* **DATASET ENTRIES**:
◆ ◆ ◆ ◆ ◆
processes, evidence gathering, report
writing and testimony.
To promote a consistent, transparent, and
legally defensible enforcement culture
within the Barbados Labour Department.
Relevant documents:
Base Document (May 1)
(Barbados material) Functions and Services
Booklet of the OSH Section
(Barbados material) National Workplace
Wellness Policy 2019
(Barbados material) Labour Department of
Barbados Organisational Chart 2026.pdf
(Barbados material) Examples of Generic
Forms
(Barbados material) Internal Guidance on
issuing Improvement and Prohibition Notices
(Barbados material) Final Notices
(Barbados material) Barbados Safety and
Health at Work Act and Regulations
◆ ◆ ◆ ◆ ◆
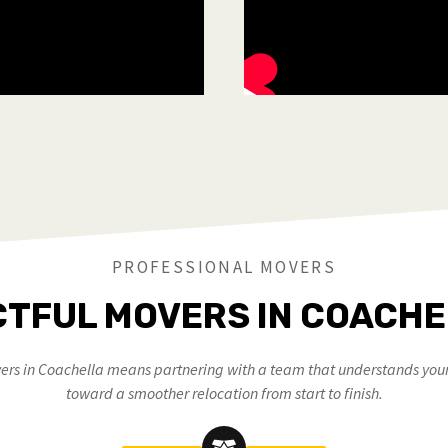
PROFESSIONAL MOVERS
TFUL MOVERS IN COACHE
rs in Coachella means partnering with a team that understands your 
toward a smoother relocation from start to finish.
◆ ◆ ◆ ◆ ◆
* **PROBLEM**: Using the entries above, extract exactly the span from the line with "(Barbados material) National Workplace" to the line with "Health at Work Act and Regulations", both lines included; leave out everything else.

* **ANSWER TO THE PROBLEM**:
(Barbados material) National Workplace
Wellness Policy 2019
(Barbados material) Labour Department of
Barbados Organisational Chart 2026.pdf
(Barbados material) Examples of Generic
Forms
(Barbados material) Internal Guidance on
issuing Improvement and Prohibition Notices
(Barbados material) Final Notices
(Barbados material) Barbados Safety and
Health at Work Act and Regulations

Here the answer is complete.